# Seven Samuarai



## JCD (Apr 20, 2006)

I was channel surfing last night and came across the movie Seven Samurai. I ALMOST got sucked in to watching the entire movie AGAIN even though it was midnight when I started watching it. This is despite the fact that I've seen the movie at least 4 or 5 times already -- and it's long (at 203 minutes) and old (1954) and subtitled (originally in Japanese).

For those of you that haven't seen it yet--stop reading this now and go rent/buy it. It's one of my all time favorite movies. If you've seen The Magnificent Seven, then you've seen the American remake. 

The quick plot is..

*Spoiler* 



a peasant village learns that they are going to be invaded by a group of bandits.
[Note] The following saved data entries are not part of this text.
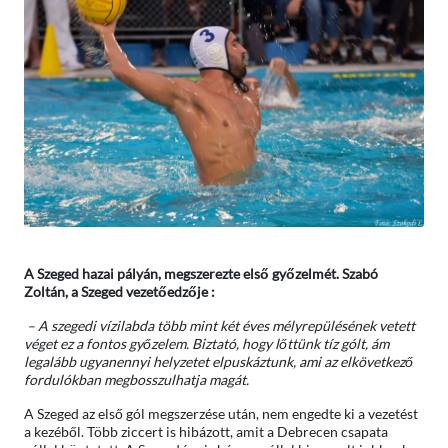
A Szeged hazai pályán, megszerezte első győzelmét. Szabó
Zoltán, a Szeged vezetőedzője :
– A szegedi vízilabda több mint két éves mélyrepülésének vetett
véget ez a fontos győzelem. Biztató, hogy lőttünk tíz gólt, ám
legalább ugyanennyi helyzetet elpuskáztunk, ami az elkövetkező
fordulókban megbosszulhatja magát.
A Szeged az első gól megszerzése után, nem engedte ki a vezetést
a kezéből. Több ziccert is hibázott, amit a Debrecen csapata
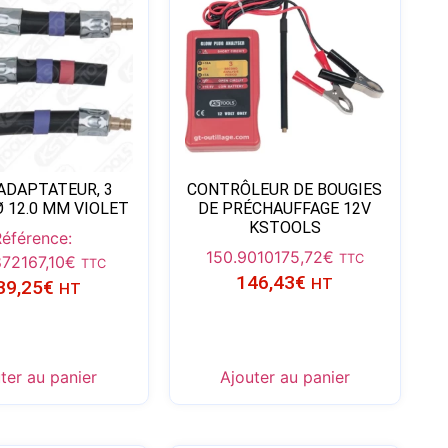
’ADAPTATEUR, 3
CONTRÔLEUR DE BOUGIES
Ø 12.0 MM VIOLET
DE PRÉCHAUFFAGE 12V
KSTOOLS
Référence:
150.9010
175,72
€
TTC
872
167,10
€
TTC
146,43
€
HT
39,25
€
HT
ter au panier
Ajouter au panier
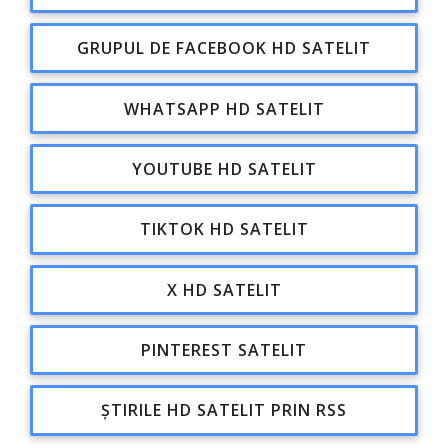
GRUPUL DE FACEBOOK HD SATELIT
WHATSAPP HD SATELIT
YOUTUBE HD SATELIT
TIKTOK HD SATELIT
X HD SATELIT
PINTEREST SATELIT
ȘTIRILE HD SATELIT PRIN RSS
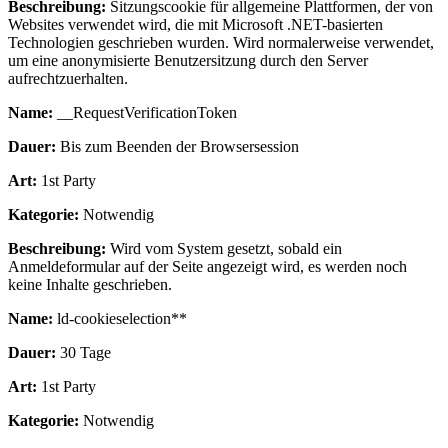
Beschreibung:
Sitzungscookie für allgemeine Plattformen, der von
Websites verwendet wird, die mit Microsoft .NET-basierten
Technologien geschrieben wurden. Wird normalerweise verwendet,
um eine anonymisierte Benutzersitzung durch den Server
aufrechtzuerhalten.
Name:
__RequestVerificationToken
Dauer:
Bis zum Beenden der Browsersession
Art:
1st Party
Kategorie:
Notwendig
Beschreibung:
Wird vom System gesetzt, sobald ein
Anmeldeformular auf der Seite angezeigt wird, es werden noch
keine Inhalte geschrieben.
Name:
ld-cookieselection**
Dauer:
30 Tage
Art:
1st Party
Kategorie:
Notwendig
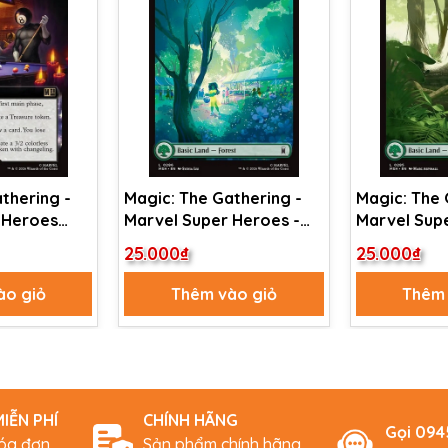
thering -
Magic: The Gathering -
Magic: The 
 Heroes
Marvel Super Heroes -
Marvel Supe
 Black
Forest (286)
Forest (285
25.000₫
25.000₫
ctions
ào giỏ
Thêm vào giỏ
Thêm 
IỄN PHÍ
CHÍNH HÃNG
Gọi 09
hóa đơn
Sản phẩm chính hãng,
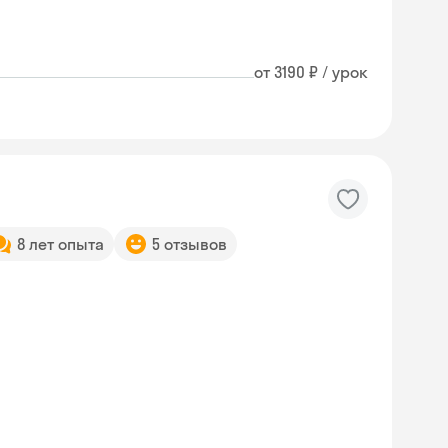
от 3190 ₽ / урок
8 лет опыта
5 отзывов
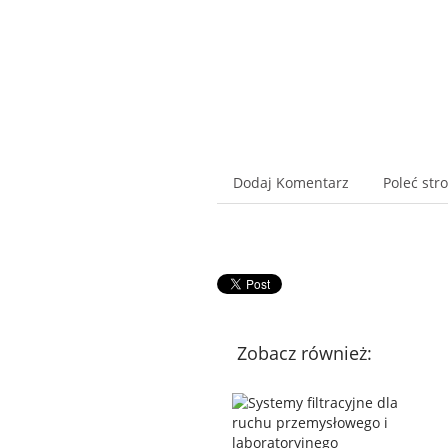
Dodaj Komentarz
Poleć str
Zobacz również:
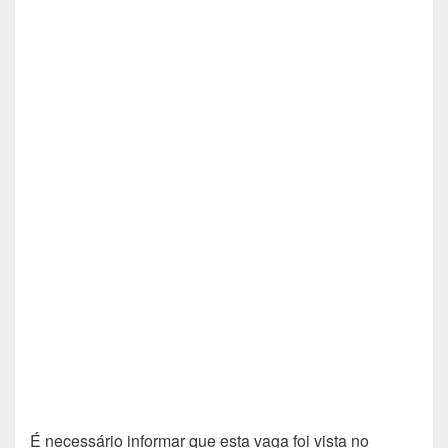
É necessário informar que esta vaga foi vista no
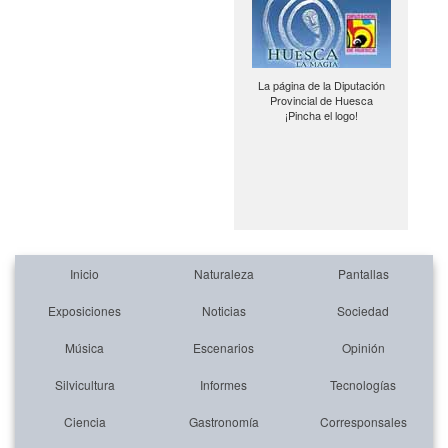
La página de la Diputación
Provincial de Huesca
¡Pincha el logo!
Inicio
Naturaleza
Pantallas
Exposiciones
Noticias
Sociedad
Música
Escenarios
Opinión
Silvicultura
Informes
Tecnologías
Ciencia
Gastronomía
Corresponsales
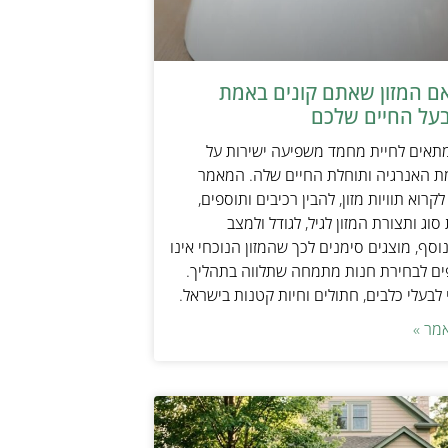
אם המזון שאתם קונים באמת
על החיים שלכם
מתאים לחיית מחמד משפיעה ישירות על
ת האנרגיה ותוחלת החיים שלה. המאמר
קרוא תוויות מזון, להבין רכיבים ותוספים,
וג ותצורת המזון לגיל, לגודל ולמצב
וסף, מוצגים סימנים לכך שהמזון הנוכחי אינו
ים לבחירת חנות מתמחה שתלווה בתהליך.
לבעלי כלבים, חתולים וחיות קטנות בישראל.
מר »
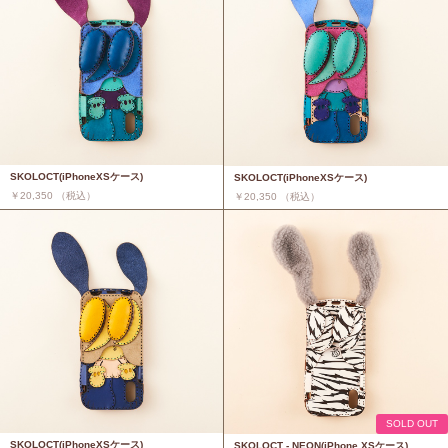
SKOLOCT(iPhoneXSケース)
SKOLOCT(iPhoneXSケース)
￥20,350 （税込）
￥20,350 （税込）
SOLD OUT
SKOLOCT(iPhoneXSケース)
SKOLOCT - NEON(iPhone XSケース)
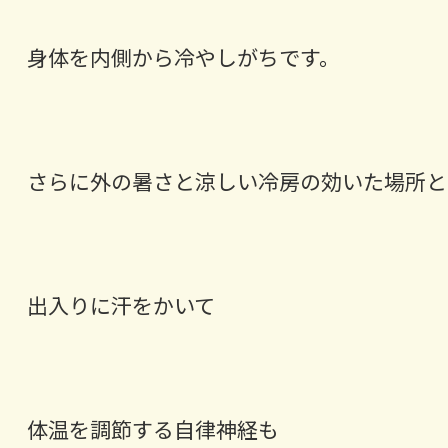
身体を内側から冷やしがちです。
さらに外の暑さと涼しい冷房の効いた場所と
出入りに汗をかいて
体温を調節する自律神経も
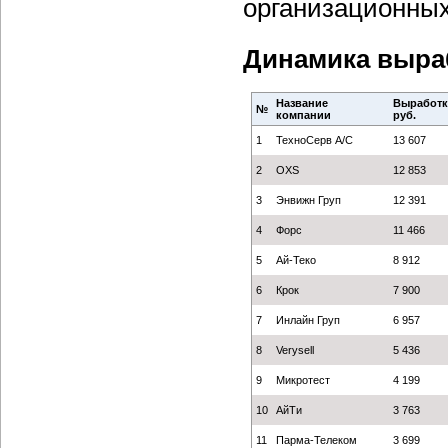
организационных
Динамика выраб
Название
Выработка
№
компании
руб.
1
ТехноСерв А/С
13 607
2
OXS
12 853
3
Энвижн Груп
12 391
4
Форс
11 466
5
Ай-Теко
8 912
6
Крок
7 900
7
Инлайн Груп
6 957
8
Verysell
5 436
9
Микротест
4 199
10
АйТи
3 763
11
Парма-Телеком
3 699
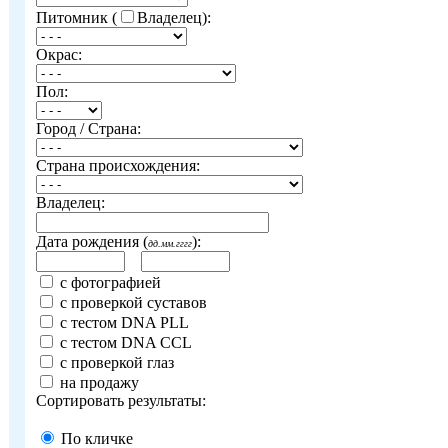
Питомник (
Владелец):
Окрас:
Пол:
Город / Страна:
Страна происхождения:
Владелец:
Дата рождения (
):
дд.мм.гггг
с фотографией
с проверкой суставов
с тестом DNA PLL
с тестом DNA CCL
с проверкой глаз
на продажу
Сортировать результаты:
По кличке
The go to the nearest city/town to recruit some samurai to protect them. However, they're all poor and recruiting samurai is tough when you can't pay more than room and board (i.e., plain rice).




Although the acting is slightly over the top/exaggerated, it's still feels real to me. And although the movie is almost 3.5 hours long, it doesn't feel like it. 

Although there is a lot of action at the end, it's not action packed from beginning to end. The movie dabbles in the bushido and zen philosphies that I found interesting. It's ALMOST a "quiet" movie.

I've recommended the movie to several people in the past. Some didn't get it, or it was too long, or they couldn't handle subtitles, etc. However, others have loved the movie. 

Anyway, I HIGHLY recommend this movie.

JCD


----------